Match the string "Nagano" against each line below, and copy every line that matches.

[Stored items]
*** Block opens ***

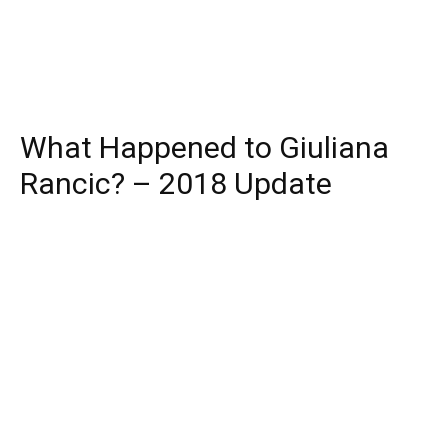
What Happened to Giuliana
Rancic? – 2018 Update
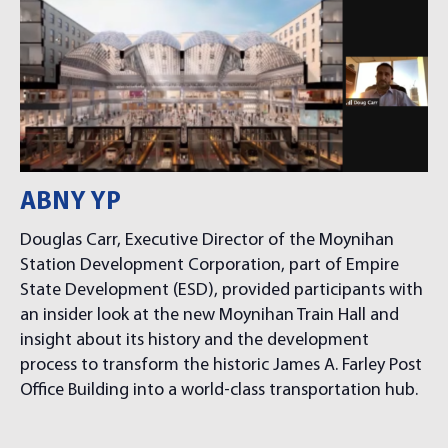
ABNY YP
Douglas Carr, Executive Director of the Moynihan
Station Development Corporation, part of Empire
State Development (ESD), provided participants with
an insider look at the new Moynihan Train Hall and
insight about its history and the development
process to transform the historic James A. Farley Post
Office Building into a world-class transportation hub.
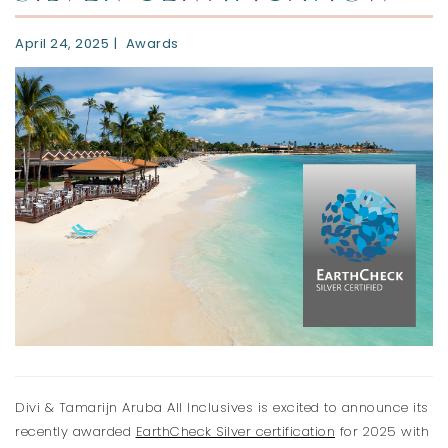
April 24, 2025
Awards
Divi & Tamarijn Aruba All Inclusives is excited to announce its
recently awarded
EarthCheck Silver certification
for 2025 with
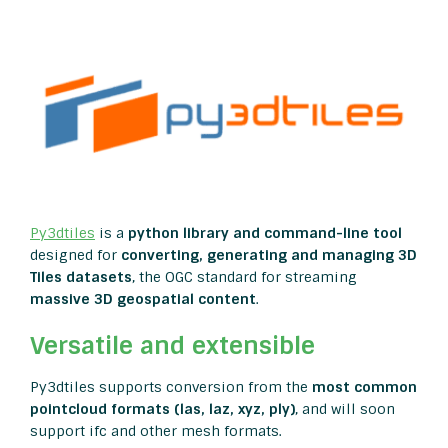
Py3dtiles
is a
python library and command-line tool
designed for
converting,
generating and managing 3D
Tiles datasets
, the OGC standard for streaming
massive 3D geospatial content
.
Versatile and extensible
Py3dtiles supports conversion from the
most common
pointcloud formats (las, laz, xyz, ply)
, and will soon
support ifc and other mesh formats.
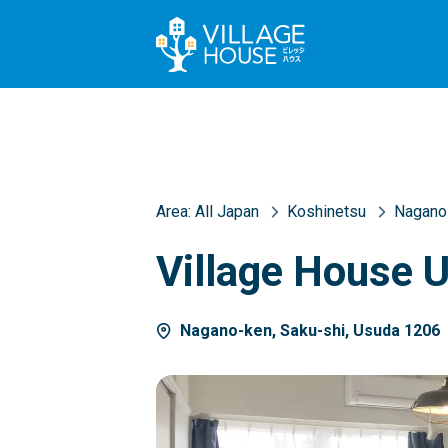
Area:
All Japan
Koshinetsu
Nagano
Village House 
Nagano-ken, Saku-shi, Usuda 1206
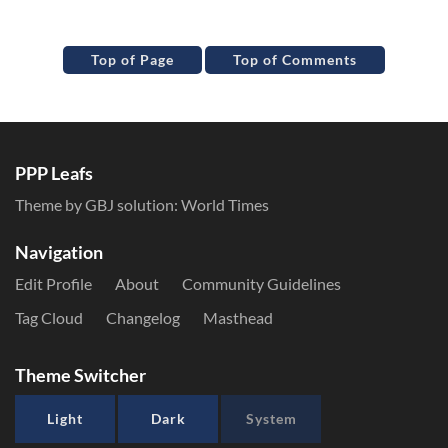
Top of Page
Top of Comments
PPP Leafs
Theme by GBJ solution:
World Times
Navigation
Edit Profile
About
Community Guidelines
Tag Cloud
Changelog
Masthead
Theme Switcher
Light
Dark
System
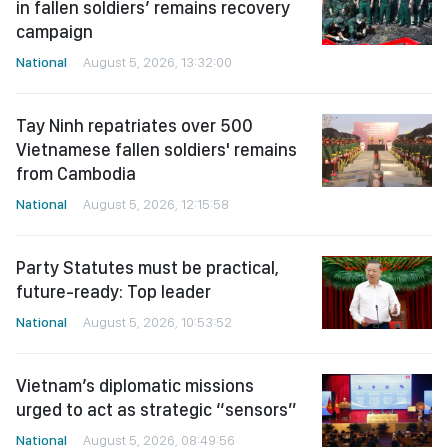
in fallen soldiers’ remains recovery
campaign
National
August 5, 2026, 13:32:00
Tay Ninh repatriates over 500
Vietnamese fallen soldiers' remains
from Cambodia
National
August 5, 2026, 12:15:58
Party Statutes must be practical,
future-ready: Top leader
National
August 5, 2026, 10:53:52
Vietnam’s diplomatic missions
urged to act as strategic “sensors”
National
August 5, 2026, 08:49:56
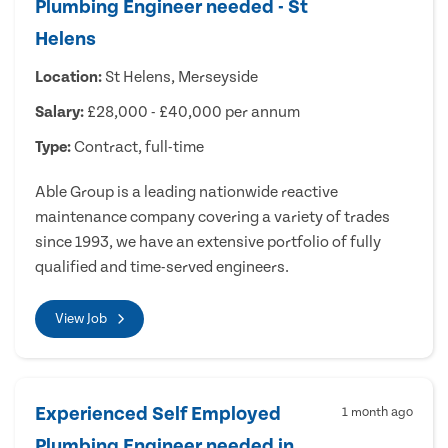
Plumbing Engineer needed - St
Helens
Location:
St Helens, Merseyside
Salary:
£28,000 - £40,000 per annum
Type:
Contract, full-time
Able Group is a leading nationwide reactive
maintenance company covering a variety of trades
since 1993, we have an extensive portfolio of fully
qualified and time-served engineers.
View Job
Experienced Self Employed
1 month ago
Plumbing Engineer needed in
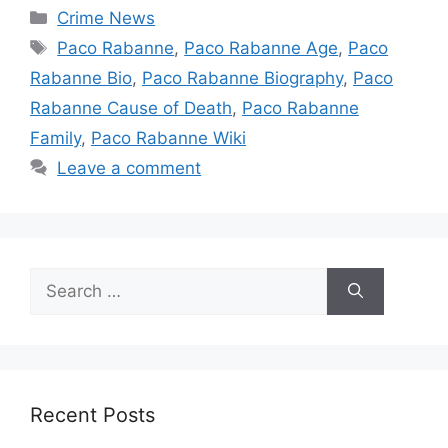
Categories
Crime News
Tags
Paco Rabanne
,
Paco Rabanne Age
,
Paco
Rabanne Bio
,
Paco Rabanne Biography
,
Paco
Rabanne Cause of Death
,
Paco Rabanne
Family
,
Paco Rabanne Wiki
Leave a comment
Search
for:
Recent Posts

*** Block closes ***

Answer box:
Nagano
Nagano-ken, Saku-shi, Usuda 1206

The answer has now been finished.